Looking after your pet’s teeth is very important for their health and well-being. Here at Belmont Road Vet, we believe prevention is better than a cure, which is why we offer free dental checks with our experienced nurses. 

Our nurses will be able to collect information about your pet’s current diet and eating habits, as well as your current dental care at home. They will have a look at your pet’s teeth and gums and grade their teeth from 0-4 depending on the severity of dental disease (0 being the lowest). Our nurses will then be able to create an estimate for a dental procedure if needed, create dental check reminders or assist with a home care plan that suits you and your pet.

Some Signs of Dental Problems Include:

  • Bad breath (Halitosis)

  • Pawing at the mouth

  • Increased salivation

  • Red/pink coloured saliva

  • Pain or reluctance when eating

  • Red inflamed gums

  • Brown/yellow tartar forming on the teeth

  • Loose teeth or teeth falling out



What Happens During a Cleaning?

 Routine dental care ranges from a maintenance scale and polish to a full mouth extraction. A full general anesthetic is required to evaluate and perform the dental procedure to the best possible standards. If you would like to find out more about our general anesthesia protocol please see our surgical procedures tab. Once your pet is asleep we can fully examine and chart the teeth one side at a time. We use an ultrasonic scaler to clean tartar and plaque from the teeth and  a polishing cup to polish both sides of the teeth to give them a lasting finish. Surgical extractions are performed using regional anesthetic blocks to further assist pain control. All of our vets have undergone ongoing training on the latest techniques on surgical extractions, and are more than happy to discuss this in more detail upon request. 


Dental Radiographs

As you may understand from having your own dental work done, not everything can been seen from the surface. The roots that are deep inside the gum line can be diseased, but this can only be determined by doing x-rays of the teeth.

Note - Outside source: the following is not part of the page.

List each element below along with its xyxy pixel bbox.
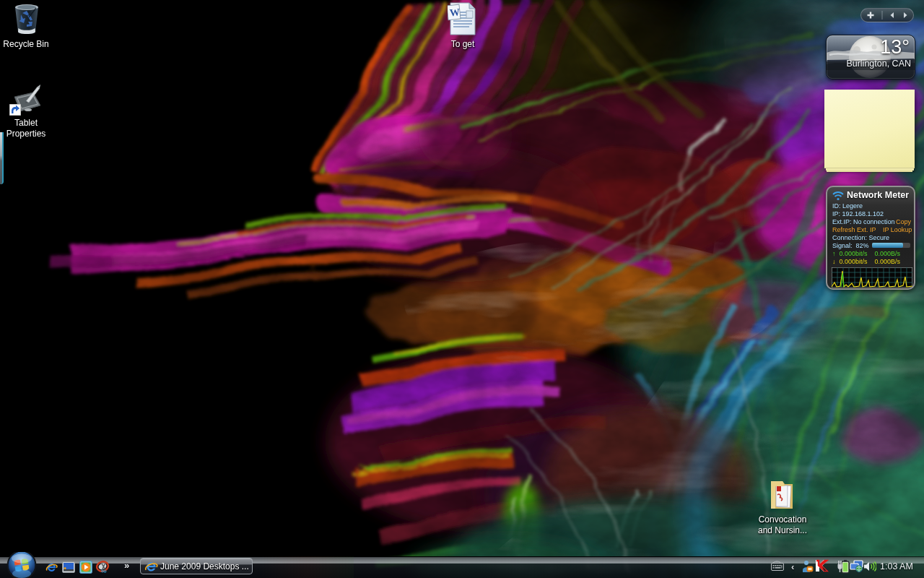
svg-text:W: W [449,7,460,18]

This is done once the pet is anaesthetised as we put a plate inside their mouths to get the digital image. This can identify a variety of issues that may not have been detected without a radiograph.

Extractions and Surgery

As discussed previously once we have examined the teeth, extractions may be required. Dental extractions vary depending on the size, disease and location of the tooth. The difficulty of the extraction is usually gauged by the number of roots a tooth has. A tooth at the front of the mouth, for example an incisor, just has one small root which means it can usually be removed quite easily. However, a tooth towards the back of the mouth, a Molar for example, can have 3 roots and we have to cut the tooth in sections to be able to extract it which can be time consuming. There is one main exception to this rule which is the canines, the big fang teeth. They have very long deep roots, which can take a long time to extract. The hole that’s left behind after a tooth extraction will be assessed to see if it needs stitches, in which case absorbable suture materials are used.


Prevention: The Best Medicine

Maintenance dental treatment is essential for every pet; it can include brushing, dental chews, mouthwashes/wipes and special diets. Ideally, most maintenance dental care should be performed daily, to prevent any tartar build up on the teeth. Often just changing to a diet specially formulated to keep plaque at bay would suffice, but this is generally best when used in conjunction with other preventative care.  There are many options for what would best suit you and your lifestyle with your pet, feel free to come in for a free dental check with our nurses for more information on this.

Most dental maintenance products work best by preventing or delaying plaque build up, and is found to be most effective after a dental procedure or from a young age.